Estimating the returns to schooling

Since sensitivity analysis requires contextual knowledge to be properly interpreted, we illustrate the basic functionality of the package with a real example. Here we reproduce the results found in Section 5 of Cinelli and Hazlett (2025). Card (1993) used proximity to college as an instrumental variable to estimate the causal effect of education on earnings. We revisit that study and quantify how robust the initial findings are to violations of the IV assumptions.

The data

The card dataset is included in the package, and consists of a sample of $n = 3{,}010$ individuals from the National Longitudinal Survey of Young Men. The key variables are:

lwage: log hourly wage in 1976 (outcome).
educ: years of completed education (treatment).
nearc4: indicator for proximity to a four-year college (instrument).

There are also various covariates, such as experience (exper), experience squared (expersq), race (black), whether the individual lived in a standard metropolitan area (smsa), and geographic region dummies.
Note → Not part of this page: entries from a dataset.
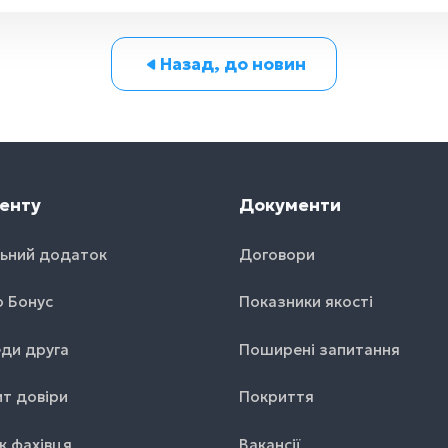
Назад, до новин
енту
Документи
ьний додаток
Договори
o Бонус
Показники якості
ди друга
Поширені запитання
т довіри
Покриття
к фахівця
Вакансії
One can load the dataset with the following command.

# load the package
library(iv.sensemakr)

# load the dataset
data("card")

OLS findings and the OVB problem

In a regression of log wages ( $Y$ ) on years of education ( $D$ ), adjusting for race, experience, and regional factors ( $X$ ), Card found that each additional year of schooling was associated with approximately 7.5% higher wages. We can reproduce this finding with a simple OLS regression.

# OLS regression of log wages on education and covariates
card.ols <- lm(lwage ~ educ + exper + expersq + black + south + smsa + reg661 +
                  reg662 + reg663 + reg664 + reg665 + reg666 +
                  reg667 + reg668 + smsa66,
                data = card)
coef(card.ols)["educ"]
#>       educ 
#> 0.07469326
confint(card.ols)["educ", ]
#>      2.5 %     97.5 % 
#> 0.06783385 0.08155266

However, educational achievement is not randomly assigned. Individuals who obtain more education may have higher wages for other reasons, such as family background, regional differences, or higher levels of some unobserved characteristic such as ability or motivation. Regression estimates such as the above, that adjust for only a partial list of characteristics, may thus suffer from omitted variable bias, likely overestimating the true returns to schooling. This motivates the use of instrumental variables.

Original IV estimates

IV methods offer an alternative route to estimating the causal effect of schooling on earnings without having data on those unobserved variables. The key is to find a new variable—the instrument, here denoted by $Z$ —that changes the incentives to educational achievement, but is associated with earnings only through its effect on education. Card proposed exploiting the role of geographic differences in college accessibility as an instrumental variable. The instrument nearc4 encodes whether the individual grew up near a four-year college. Students who grow up far from college may face higher educational costs, discouraging them from pursuing higher-level studies. More importantly, Card argues that whether one lives near a college is not itself confounded with earnings, nor does it cause earnings apart from its effect on years of education.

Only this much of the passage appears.